I am looking for possibilities (and their pros and cons) for protecting network traffic of the components of a a time-critical application in a data center. The aim is minimizing the damage an attacker can cause if he manages to compromose a VM. It shall be impossible to read the traffic between other (non-compromised) VMs. This could be achieved by encryption or by limiting the network access.

We have a VMware environment, several ESXi hosts and a Fortigate firewall. Parts of the internal traffic are not encrypted yet because the application opens several connections, one after the other. And there is a latency limit on the whole process.

Due to the latency limit the (trivial) usage for TLS for each connection is not an option. Maybe it could be done with proxies on all systems which keep the TLS connections open independent of what the application is doing.

I guess using a VPN between all involved systems (about 50) would be a management nightmare. We use keepalived which probably makes a VPN solution even worse.

I also think about using permanent ARP entries as a protection against ARP spoofing. VMware prevents MAC spoofing. This would not add any latency and should avoid the need for encryption. But it does not work well with the Fortigate and not with virtual IPs either.

I am interested in opinions about the mentioned approaches and other approaches which I am not aware of yet.

What do other organizations with microservices and timing restrictions do? I do not require a statement what the best solution is. I would like to know what has proven (not) to be feasible.

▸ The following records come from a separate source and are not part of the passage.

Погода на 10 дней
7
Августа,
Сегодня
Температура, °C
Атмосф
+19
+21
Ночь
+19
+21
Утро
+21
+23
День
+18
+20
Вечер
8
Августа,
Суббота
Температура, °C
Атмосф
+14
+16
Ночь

It sounds like you're looking for what is nowadays called "micro-segmentation" as a part of a zero-trust architecture.

Basically, with traditional segmentation (firewalling & vLANing) you limit the communications between subnets -- you prevent someone from from communicating with unless they meet the given criteria. In micro-segmentation you do traffic limiting, and/or inspection, between applications/services that are living within the same subnet. This is most readily accomplished at the hypervisor level, since the hypervisor can natively see all the traffic passing to/from its guests.

And zero-trust is referring to the ago old security adage of "trust no one," even your own systems. You extend the bare minimum level of trust, basically the operating equivalent of "need to know" for information. App servers can communicate to the outside world only as responses to TLS requests, nothing else is permitted -- etc. You limit trust to explicit requirements for operations, allowing nothing more.

As an example, you could use micro-segmentation to say that Front-End-App-Server-A can talk to Mid-Tier-Logic-Server-A which can, in turn, talk to Database-Server-A. But the Front-End-Server can't talk directly to the DB server. And Front-End-A can't talk to Front-End-B, even though they're in the same subnet.

VMware has been making a rather big deal about using micro-segmentation on their platform lately. Sounds like you should check it out: https://www.vmware.com/solutions/micro-segmentation.html

This bypasses the session creation time constraints for encryption. Plus it does what encryption can't. (VPNs or SSL/TLS protect data in transit, but don't actually limit the harm an attacker can do once within the "secured" network. Segmentation with limited trust limits the attackers possible next steps -- basically they have to defeat a new firewall each time they try to pivot to a new vector.) And, it is all done at the hypervisor/network level; which means that you don't have to rewrite your applications to use it. Set it up at the infrastructure level and let your applications keep doing whatever they're doing.


Basically VPN would have similar performance impact as TLS would. So you need latency-wise cheaper solution.

  1. You can use ESXi Firewall. (Basically vmware technology is kind of near to Linux and L2 and L3 filtering on bridges and other virtual network components is possible).

  2. You can use a kind of network segmentation - use of multiple network adapters assigned to different groups of guests or guests might create some additional barriers.

  3. You can use some VLAN setup, but IMHO it's a bit overestimated strategy.